Table 1 Main laboratory result during the first 7 days of PICU admission
Full size table

Discussion

The salient features of this case were not only that not all diagnostic criteria of KD were fulfilled, which is known in the incomplete form of KD, but moreover that the main presentation was the presence of hypotensive shock. KD in our patient was an IVIG-resistant form complicated by coronary artery aneurysms.

Occasional patients with KD may present with severe manifestations leading to PICU admission.
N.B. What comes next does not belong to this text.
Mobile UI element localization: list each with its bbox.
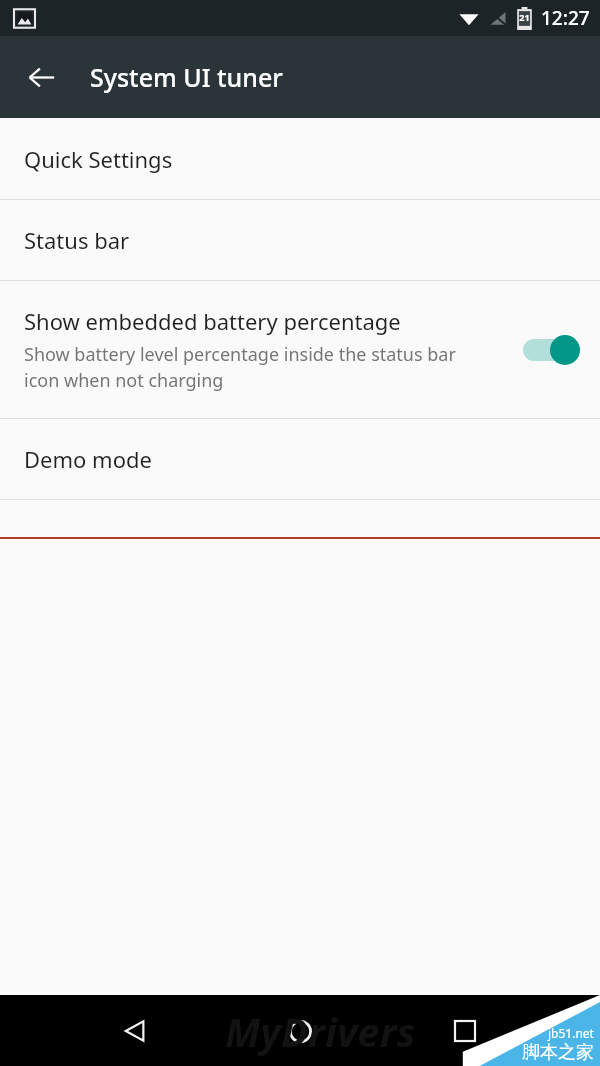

These include altered mental status, ischemic colitis secondary to mesenteric vasculitis [7], heart failure secondary to myocarditis [10], acute respiratory distress syndrome, and renal failure [6]. Recently, two case-controlled studies described patients with KD admitted to the PICU with hypotensive shock [2, 3]. Our patient and the series reported by Dominguez et al. [2] were fulfilling the criteria of KD shock syndrome (KDSS) established by Kanegaye et al. [3]. These criteria are an association of KD features with sustained decrease in systolic blood pressure from baseline of ≥20%, or clinical signs of poor perfusion.

Data from these reports describe the following common characteristics among patients with KDSS compared with patients with KD who were not admitted to the PICU: patients with KDSS were more likely to be female, and to have laboratory finding consistent with more inflammation, manifested by significantly more bands, lower platelet count, a higher CRP level, and a lower serum albumin level. These patients were more likely to have IVIG resistance and to require a second dose of IVIG or a second-line therapy (steroids or infliximab) and higher rate of coronary artery dilatation and aneurysm formation.

Features of KDSS can be strongly suggestive of toxic shock syndrome, in this context; echocardiography to search for coronary artery dilatation is of paramount importance to adjust the diagnosis and to start the appropriate treatment [9].

Questions remain concerning the precise mechanisms of hypotension in KD. It is most likely multifactorial. The high inflammatory markers and the consumptive coagulopathy suggest more intense vasculitis with capillary leak, cytokines dysregulation, and myocardial dysfunction with impaired systolic and diastolic function. In the study of Kanegaye et al., 31% of the patients with KDSS had low ejection fraction witch resolved promptly with therapy but abnormal ventricular diastolic function persisted during the follow-up. Our patient's heart function was normal indicating that the hypotension was mainly related to altered vasomotor tone and reduced vascular resistance. The majority of patients in the two studies met clinical criteria for KD; despite that KD was not the leading diagnosis in these patients, most likely because of the failure to consider KD in patients who present with hypotension requiring inotropic support and ICU admission.

Conclusion

This case report highlight that KD may present with severe shock, emphasizing the need for physicians to remain aware of the full range of clinical symptoms associated with the disease.